Tribal members hold their traditional teachings in high regard in their decision making, Bends said. Many traditional members of the tribe still hold the words of the prophet Sweet Medicine above the pressures of poverty and unemployment.
“Stand and protect your land and your people,” Sweet Medicine said to the Cheyenne people. And for now, his words remain true.
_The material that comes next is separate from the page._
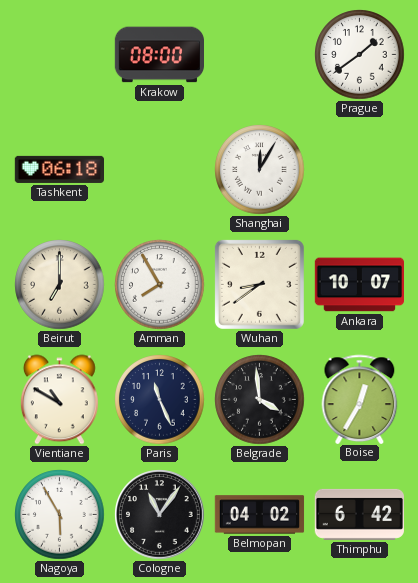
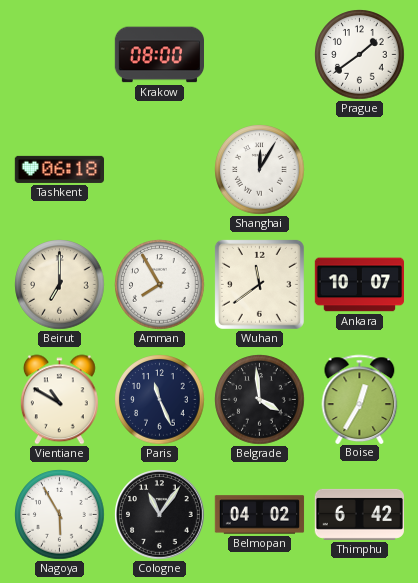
Wuhan: 8:39 -> 11:39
Though there is a divide across the tribe on whether or not to mine the coal, the coal on the reservation remains currently untouched by developers.
It is estimated that the reservation sits on 23 billion tons of coal, according to a BIA Administrative Report on the Status of Mineral Resource Information for the Northern Cheyenne Indian Reservation. It’s one of the densest coal deposits in the U.S. Coal can be seen breaking the surface of the hills surrounding and crumbling down the hillside of Highway 212 along the stretch between Lame Deer and Ashland.
Coal started to form around 60 million years ago when the land began to rise from a shallow sea, said Heffern, who also worked for the Northern Cheyenne Research Project in the late 1970s. The reservation now resides in the heart of the Powder River Basin, the largest coal-producing region in the U.S. It’s a long stretch of coal-filled land across southeastern Montana and into northeastern Wyoming.
Coal developers line the Powder River Basin and near the reservation. Lame Deer’s neighboring town, Colstrip, has boomed in population and revenue thanks to the 54-year-old Rosebud Mine. The mine ranks as one of the largest coal mines in the U.S. — and emitted 15 million metric tons of carbon dioxide in a 2019 study by ClimateWire.
But the mine could be trouble. It is estimated to run out of coal within the next three to five years. Without expansion, the plant could shut down, and with it the revenue it brings. The approximately 800 full-time jobs the mine provides could run out for the people of Colstrip and those on the reservation who travel to work at the mine.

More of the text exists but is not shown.